Nervous breakdowns are no longer an escape from social reality

Nervous breakdowns are no longer an escape from social reality

In a 1935 article published in Fortune magazine, the “nervous breakdown” (while making mention of the more medical term “neurosis”) is described as being, “as widespread as the common cold and the chiefest source of misery in the modern world.”

Jerry Useem explains in his 2021 Atlantic article that the way the nervous breakdown was resolved was to take a break and to spend some much needed time to recover emotionally and mentally.

Useem argues that while the developments in the field of psychology have greatly improved the quality of treatments for mental illness, the loss of the ‘catch-all concept of the nervous breakdown is the downside. Essentially, there used to be a socially acceptable way to say, “I am emotionally and mentally used up, and I need a break.” Now, most people feel that in order for their feelings of burnout to be justified, they need the external validation of a diagnosis.

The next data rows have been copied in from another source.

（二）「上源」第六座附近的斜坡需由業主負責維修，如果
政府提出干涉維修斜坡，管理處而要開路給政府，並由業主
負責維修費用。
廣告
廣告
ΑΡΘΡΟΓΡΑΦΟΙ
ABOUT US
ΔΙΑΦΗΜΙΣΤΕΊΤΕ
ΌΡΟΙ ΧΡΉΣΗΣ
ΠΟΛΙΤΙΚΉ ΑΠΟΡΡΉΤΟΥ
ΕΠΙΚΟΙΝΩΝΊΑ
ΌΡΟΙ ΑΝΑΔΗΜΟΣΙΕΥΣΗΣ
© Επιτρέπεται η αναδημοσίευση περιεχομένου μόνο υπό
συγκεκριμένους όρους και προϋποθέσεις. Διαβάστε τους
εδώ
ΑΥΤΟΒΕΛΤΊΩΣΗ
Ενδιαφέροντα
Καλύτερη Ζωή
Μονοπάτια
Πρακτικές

Of course, this isn’t to discredit therapy. Therapy is great and can and does help a lot of people with their emotional distress. But not everyone who deals with emotional burnout feels it as a result of a mental disorder. Being a person in this modern world is difficult, especially considering everything that happened during and as a result of the COVID-19 pandemic. As Youtuber Anna Akana puts it, the pandemic was “an entire year of us in survival mode.”

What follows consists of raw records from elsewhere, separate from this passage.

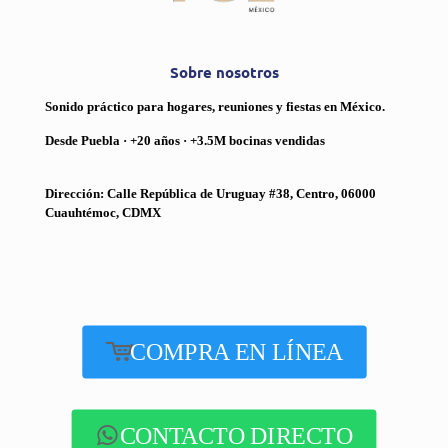
Sobre nosotros
Sonido práctico para hogares, reuniones y fiestas en México.
Desde Puebla · +20 años · +3.5M bocinas vendidas
Dirección: Calle República de Uruguay #38, Centro, 06000
Cuauhtémoc, CDMX
COMPRA EN LÍNEA
CONTACTO DIRECTO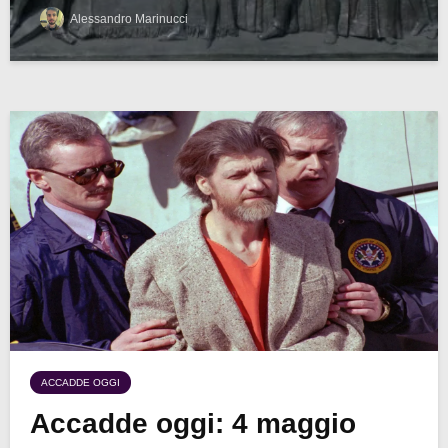
Alessandro Marinucci
ACCADDE OGGI
Accadde oggi: 4 maggio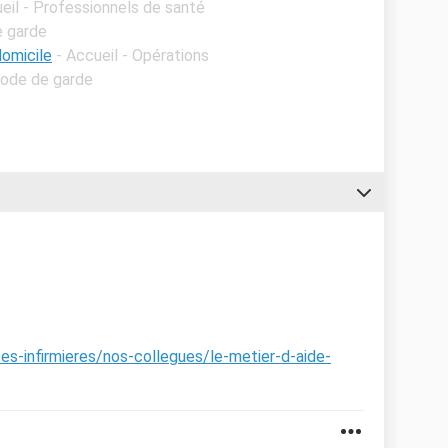
eil - Professionnels de santé
e garde
domicile
- Accueil - Opérations
Mode de garde
es-infirmieres/nos-collegues/le-metier-d-aide-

The way that most people have experienced the past two years, it hasn’t just been the pandemic that has made us this way. The pandemic didn’t send the world into its current mental health crisis just because of mask mandates and vaccinations. What it really did was highlight the worst of the systematic social issues that already existed, and accelerate them past the point that most people can cope with emotionally. On top of that, many were experiencing the loss of a loved one, the effects of isolation and any number of other incredibly distressing life events. The result is a near constant state of crisis.

And as Useem points out, the nervous breakdown is no longer available as a fallback. He writes that ultimately the benefit of announcing a nervous breakdown was that it “gave you license to withdraw, claiming an excess of industry or sensitivity or some other virtue. And crucially, it focused the cause of distress on the outside world and its unmeetable demands.” He goes on to argue that the nervous breakdown should be brought back in order to care for society’s collective need for rest.

There’s nothing wrong with needing a break every once in a while, and in fact it’s quite normal, especially considering the circumstances of being human right now. And perhaps the solution is the return of the nervous breakdown as a socially acceptable way to take a break and recover the emotional capacity to go on.